This approach, while functional, had significant limitations: 

  • High downtime. The time it took to detect a failure and promote a new primary (mean time to detect/resolve) was too long for our most critical services. Our SLAs were around 120 seconds (2 minutes) for mitigation.
  • Reliance on external systems. The entire process depended on a chain of external components. If any of these failed, the failover process could be delayed or not happen at all. We saw many critical failures that our systems didn’t detect or mitigate within the promised timeframe, leading to service disruptions and unnecessary downtime.
  • Lack of reliability. The systems were prone to issues and lacked the self-sufficiency needed to guarantee uptime without constant operational oversight.

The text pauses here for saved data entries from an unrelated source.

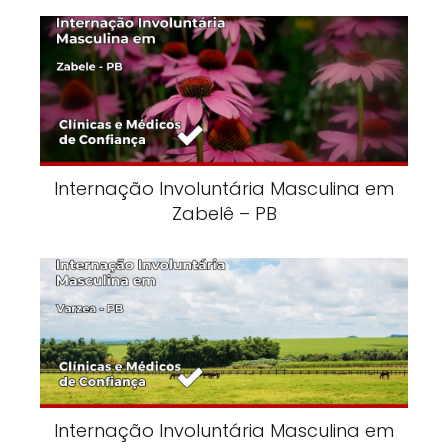
Internação Involuntária Masculina em
Zabelê – PB
Internação Involuntária Masculina em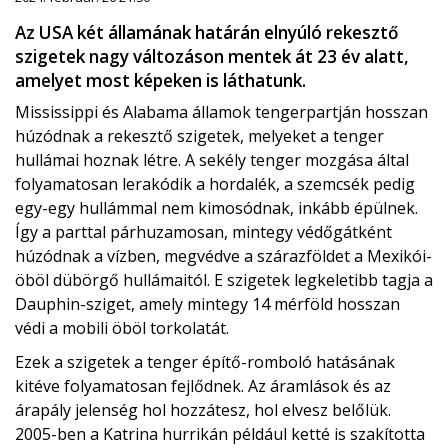
Az USA két államának határán elnyúló rekesztő
szigetek nagy változáson mentek át 23 év alatt,
amelyet most képeken is láthatunk.
Mississippi és Alabama államok tengerpartján hosszan
húzódnak a rekesztő szigetek, melyeket a tenger
hullámai hoznak létre. A sekély tenger mozgása által
folyamatosan lerakódik a hordalék, a szemcsék pedig
egy-egy hullámmal nem kimosódnak, inkább épülnek.
Így a parttal párhuzamosan, mintegy védőgátként
húzódnak a vízben, megvédve a szárazföldet a Mexikói-
öböl dübörgő hullámaitól. E szigetek legkeletibb tagja a
Dauphin-sziget, amely mintegy 14 mérföld hosszan
védi a mobili öböl torkolatát.
Ezek a szigetek a tenger építő-romboló hatásának
kitéve folyamatosan fejlődnek. Az áramlások és az
árapály jelenség hol hozzátesz, hol elvesz belőlük.
2005-ben a Katrina hurrikán például ketté is szakította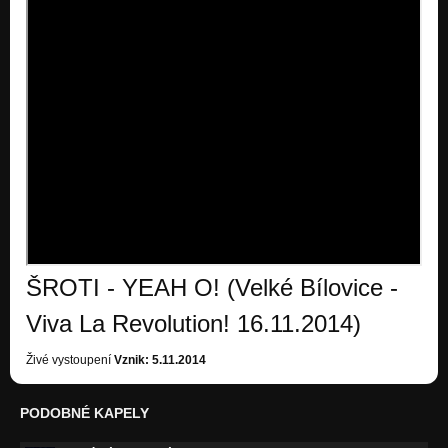
ŠROTI - YEAH O! (Velké Bílovice -
Viva La Revolution! 16.11.2014)
Živé vystoupení
Vznik: 5.11.2014
PODOBNÉ KAPELY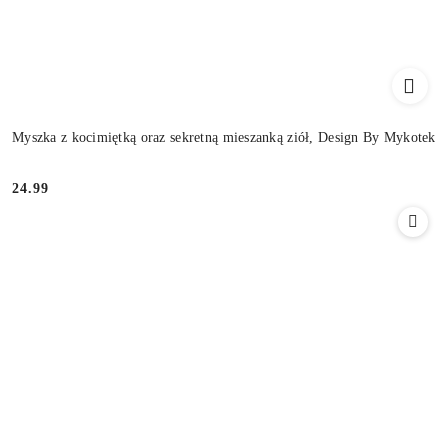
Myszka z kocimiętką oraz sekretną mieszanką ziół, Design By Mykotek
24.99
Cena: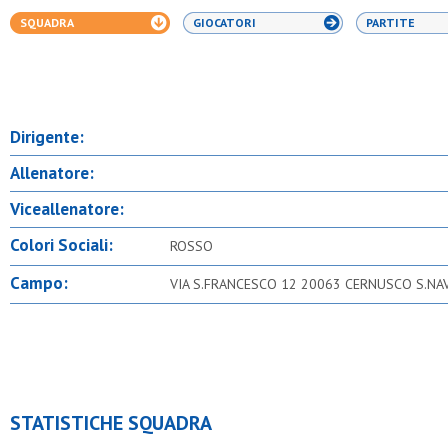
SQUADRA
GIOCATORI
PARTITE
Dirigente:
Allenatore:
Viceallenatore:
Colori Sociali:
ROSSO
Campo:
VIA S.FRANCESCO 12 20063 CERNUSCO S.NAV
STATISTICHE SQUADRA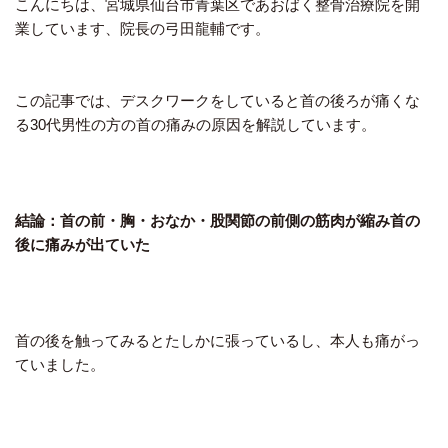
こんにちは、宮城県仙台市青葉区であおばく整骨治療院を開
業しています、院長の弓田龍輔です。
この記事では、デスクワークをしていると首の後ろが痛くな
る30代男性の方の首の痛みの原因を解説しています。
結論：首の前・胸・おなか・股関節の前側の筋肉が縮み首の
後に痛みが出ていた
首の後を触ってみるとたしかに張っているし、本人も痛がっ
ていました。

We knew we needed a better solution—one that was more robust, faster, and could handle failures from within the database itself.

Architecture

After careful research, we decided to adopt a more decentralized approach using MGR (MySQL Group Replication). MGR is a plugin in MySQL that allows a group of MySQL servers to act as a single, fault-tolerant system. It uses a consensus protocol called Paxos to ensure that all members of the group have the same data at all times. This gives the cluster the ability to make its own decisions. When a primary node fails, the other nodes in the group can automatically and quickly elect a new primary without needing any external intervention.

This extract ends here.